Linear methods take either textual or bag-of-words numeric data as inputs. For this example, the data will be in LibMultiLabel Format, a textual data format. Download and uncompress the RCV1 dataset with

wget -O train.txt.bz2 https://www.csie.ntu.edu.tw/~cjlin/libsvmtools/datasets/multilabel/rcv1_topics_train.txt.bz2
wget -O test.txt.bz2 https://www.csie.ntu.edu.tw/~cjlin/libsvmtools/datasets/multilabel/rcv1_topics_test.txt.bz2
bzip2 -d *.bz2

Browse an instance of the data with

head -n 1 train.txt
# Output: 2286    E11 ECAT M11 M12 MCAT   recov recov recov recov excit excit bring mexic mexic [...]

If you want to use numeric data in LibSVM Format instead, you may do so with

wget -O train.svm.bz2 https://www.csie.ntu.edu.tw/~cjlin/libsvmtools/datasets/multilabel/rcv1_topics_train.svm.bz2
wget -O test.svm.bz2 https://www.csie.ntu.edu.tw/~cjlin/libsvmtools/datasets/multilabel/rcv1_topics_combined_test.svm.bz2
bzip2 -d *.bz2
head -n 1 train.svm
# Output: 34,59,93,94,102  864:0.0497399253756197 1523:0.044664135988103 1681:0.0673871572152868 [...]

See Dataset Formats for more details on the data formats.

Step 2. Training and Prediction via an Example

Next, move back to the root directory and run the main script

cd ../..
python3 main.py --config example_config/rcv1/l2svm.yml

This trains a L2-regularized L2-loss SVM and evaluates the model on the test set.
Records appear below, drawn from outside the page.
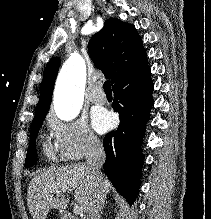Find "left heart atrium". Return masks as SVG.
Here are the masks:
<instances>
[{
  "label": "left heart atrium",
  "instance_id": "1",
  "mask_svg": "<svg viewBox=\"0 0 211 219\" xmlns=\"http://www.w3.org/2000/svg\"><path fill=\"white\" fill-rule=\"evenodd\" d=\"M113 123L114 119L112 115L105 110H97L93 114L92 124L94 129L99 133H103L109 128H111Z\"/></svg>",
  "mask_w": 211,
  "mask_h": 219
}]
</instances>
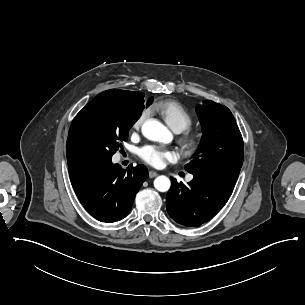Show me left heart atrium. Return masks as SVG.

Training and (Optional) Prediction

To train and evaluate a model, use

python3 main.py --config CONFIG_PATH \
                --training_file TRAINING_DATA_PATH \
                --test_file TEST_DATA_PATH \
                --linear \
                --liblinear_options=LIBLINEAR_OPTIONS \
                --linear_technique MULTILABEL_OR_MULTICLASS_TECHNIQUE \
                --data_format DATA_FORMAT
  • config: Path to a configuration file. Command line options may be specified here instead. See Command Line Options for more details.

The linear classifiers are based on LIBLINEAR, and its options may be specified.
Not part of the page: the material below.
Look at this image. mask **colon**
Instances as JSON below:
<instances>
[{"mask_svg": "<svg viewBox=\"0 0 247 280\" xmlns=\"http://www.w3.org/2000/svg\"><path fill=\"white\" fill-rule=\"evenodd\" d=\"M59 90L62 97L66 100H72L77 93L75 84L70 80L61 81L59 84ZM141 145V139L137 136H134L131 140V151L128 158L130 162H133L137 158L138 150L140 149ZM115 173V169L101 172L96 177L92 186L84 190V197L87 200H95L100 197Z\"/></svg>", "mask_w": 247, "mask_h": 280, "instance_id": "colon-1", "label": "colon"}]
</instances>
  • training_file: The path to training data.

  • test_file: The path to test data. If test data is available, also evaluates the trained model on the test data.

  • linear: This option specifies that linear models should be ran, as opposed to running neural network models.

  • liblinear_options: An option string for LIBLINEAR. For example

    --liblinear_options='-s 2 -B 1 -e 0.0001 -q'
    
  • linear_technique: An option for multi-label or multi-class techniques. It should be one of: 1vsrest (one-vs-rest), thresholding (thresholding), cost_sensitive (cost-sensitive), and binary_and_multiclass (binary_and_multiclass).

  • data_format: The data format. It should be one of txt (LibMultiLabel format), svm (LibSVM format). See Dataset Formats for more details on accepted data formats.

Prediction

To predict a test set by applying a previously trained model, use

python3 main.py --config CONFIG_PATH \
                --test_file TEST_DATA_PATH \
                --eval \
                --linear \
                --data_format DATA_FORMAT \
                --checkpoint_path CHECKPOINT_PATH

where CHECKPOINT_PATH is a path to a linear_pipeline.pickle.